Hoje mesmo uma pessoa estava me dizendo: “Então será que não existe amor, tudo é projeção?”. Eu pergunto: Existe amor? Sim, existe amor. Mas o que é o amor? É a expressão do seu real ser, mas se ele está encoberto por todas essas camadas, vai se manifestar raramente. Quando elas cochilam, o amor verdadeiro se manifesta. Nós estamos trabalhando para dissolver essas camadas de proteção que você acredita ser você para poder manifestar seu verdadeiro ser que é amor.


Pergunta: Existe a possibilidade da criança já trazer a necessidade de amor exclusivo de outras vidas?


Prem baba: Sim. Todas as imagens não dissolvidas numa outra vida são reeditadas nessa. As imagens são reencarnantes. Por conta da lei de afinidade vibracional, você vai desembocar numa família que vai te dar a chance de reviver essas imagens não dissolvidas.


Mas porque você continua desejoso de amor exclusivo mesmo tendo já crescido, sendo um homem, uma mulher? Porque você continua com os jogos de manipulação para forçar o outro a te amar exclusivamente? Amor forçado não é amor. Quando você força o outro e o outro te dá atenção, isso te dá raiva. Porque você quer ser amado de graça. Quanto mais você força o outro, mais você vai se vingar dele depois. Mas, por que você continua reeditando essa miséria a custo de tanto sofrimento?


Nós até aqui, fizemos uma radiografia do inferno. (risos) Não é? Mas, por que você continua no inferno, namorando o capeta? Por quê? Porque você tem prazer é um dos pontos. Mas, também pelo desejo obstinado de modificar os pais. E porque você está obstinado em querer mudá-los? Porque ainda acredita que é uma criança.


É isso que estou querendo que você compreenda quando falo do processo de identificação. Em algumas áreas você está no primeiro estágio de desenvolvimento da consciência e realmente acredita que é essa criança e quer forçar o pai, o vizinho, o cachorro, todo mundo a dar o amor que quer. “Eu quelo a bolachinha de molango!” Mas, se você não recebe, faz uma bagunça, arruma uma guerra. O que é a bolachinha de molango? Muitas vezes é somente um olhar. Se você não recebe esse olhar, fica com raiva e passa muito tempo da sua vida lidando com as conseqüências, mas não vai até a causa. E qual é a causa? A sua identificação com a criança ferida.

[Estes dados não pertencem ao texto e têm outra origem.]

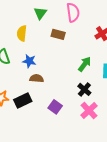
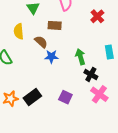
blue star: (29, 61) -> (51, 57), moved
green arrow: (85, 64) -> (80, 57), moved, turned -42
brown semicircle: (37, 78) -> (41, 42), moved, turned 48

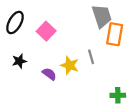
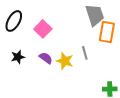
purple semicircle: (49, 74) -> (46, 58), moved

Entender isso intelectualmente não vai ajudá-lo em nada. O que vai ajudar é identificar essa identificação. É conseguir fotografar essa criança, esse bebê chorão dentro de você. Quando puder perceber que você é aquele que está observando o bebê, mas não é o bebê, você terá achado a saída e terá chegado no segundo estágio e logo estará no terceiro que é escolher fazer diferente. Então, se estiver podendo fazer diferente, logo você integra o aspecto; logo é banhado pela graça. O que a graça proporciona? Libertação. Mas, como ela acontece? Quando você se lembra de quem é você, quando você tem o insight de que você é a fonte de amor e não uma cuia vazia que tem que ser preenchida o tempo todo. Ou melhor, uma cuia furada, sem fundo. (risos)


Então, a resposta para a sua questão eu diria que está na identificação. Com quem você se identifica? Depois de passar por vidas de auto-investigação, de processos terapêuticos... Talvez ainda esteja no mesmo ponto, querendo amor exclusivo. Talvez você já possa entender causa e efeito, ou seja, o porquê da criança agir de determinada maneira, mas continua querendo amor exclusivo.
Eu já me debrucei muito sobre esse assunto. A resposta está na questão da identificação. A saída do sofrimento está na mudança do foco da identidade. Você é aquele que identifica. Você é aquele que está observando a criança e não a criança.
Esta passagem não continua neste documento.